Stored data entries
== Segment start ==

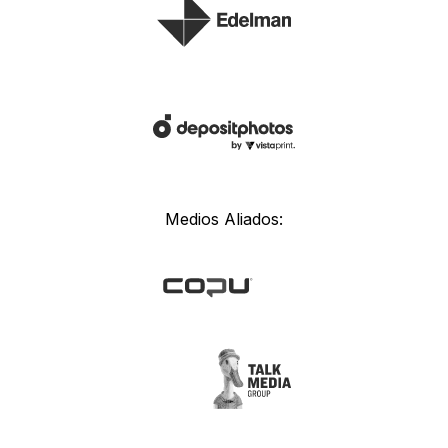
Medios Aliados:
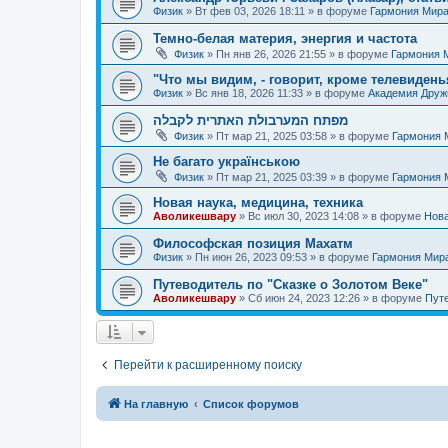
Физик
»
Вт фев 03, 2026 18:11
» в форуме
Гармония Мир
Темно-белая материя, энергия и частота
Физик
»
Пн янв 26, 2026 21:55
» в форуме
Гармония 
"Что мы видим, - говорит, кроме телевиденья
Физик
»
Вс янв 18, 2026 11:33
» в форуме
Академия Дру
מפתח המערבולת האתרית לקבלה
Физик
»
Пт мар 21, 2025 03:58
» в форуме
Гармония 
Не багато українською
Физик
»
Пт мар 21, 2025 03:39
» в форуме
Гармония 
Новая наука, медицина, техника
Аволикешвару
»
Вс июл 30, 2023 14:08
» в форуме
Нова
Философская позиция Махатм
Физик
»
Пн июн 26, 2023 09:53
» в форуме
Гармония Мир
Путеводитель по "Сказке о Золотом Веке"
Аволикешвару
»
Сб июн 24, 2023 12:26
» в форуме
Путе
Перейти к расширенному поиску
На главную
Список форумов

== Segment end ==

EXERCISE: Your answer must be the entries repeated exactly, with no pictures.

WRITTEN RESPONSE:
Medios Aliados:
Физик
»
Вт фев 03, 2026 18:11
» в форуме
Гармония Мир
Темно-белая материя, энергия и частота
Физик
»
Пн янв 26, 2026 21:55
» в форуме
Гармония 
"Что мы видим, - говорит, кроме телевиденья
Физик
»
Вс янв 18, 2026 11:33
» в форуме
Академия Дру
מפתח המערבולת האתרית לקבלה
Физик
»
Пт мар 21, 2025 03:58
» в форуме
Гармония 
Не багато українською
Физик
»
Пт мар 21, 2025 03:39
» в форуме
Гармония 
Новая наука, медицина, техника
Аволикешвару
»
Вс июл 30, 2023 14:08
» в форуме
Нова
Философская позиция Махатм
Физик
»
Пн июн 26, 2023 09:53
» в форуме
Гармония Мир
Путеводитель по "Сказке о Золотом Веке"
Аволикешвару
»
Сб июн 24, 2023 12:26
» в форуме
Путе
Перейти к расширенному поиску
На главную
Список форумов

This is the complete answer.